## Work item
An exact reproduction of the records is required. Images must be left out.

## Entries shown

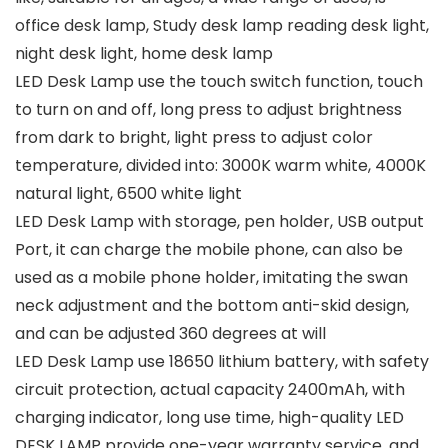
office desk lamp, Study desk lamp reading desk light,
night desk light, home desk lamp
LED Desk Lamp use the touch switch function, touch
to turn on and off, long press to adjust brightness
from dark to bright, light press to adjust color
temperature, divided into: 3000K warm white, 4000K
natural light, 6500 white light
LED Desk Lamp with storage, pen holder, USB output
Port, it can charge the mobile phone, can also be
used as a mobile phone holder, imitating the swan
neck adjustment and the bottom anti-skid design,
and can be adjusted 360 degrees at will
LED Desk Lamp use 18650 lithium battery, with safety
circuit protection, actual capacity 2400mAh, with
charging indicator, long use time, high-quality LED
DESK LAMP provide one-year warranty service, and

## Finished task
office desk lamp, Study desk lamp reading desk light,
night desk light, home desk lamp
LED Desk Lamp use the touch switch function, touch
to turn on and off, long press to adjust brightness
from dark to bright, light press to adjust color
temperature, divided into: 3000K warm white, 4000K
natural light, 6500 white light
LED Desk Lamp with storage, pen holder, USB output
Port, it can charge the mobile phone, can also be
used as a mobile phone holder, imitating the swan
neck adjustment and the bottom anti-skid design,
and can be adjusted 360 degrees at will
LED Desk Lamp use 18650 lithium battery, with safety
circuit protection, actual capacity 2400mAh, with
charging indicator, long use time, high-quality LED
DESK LAMP provide one-year warranty service, and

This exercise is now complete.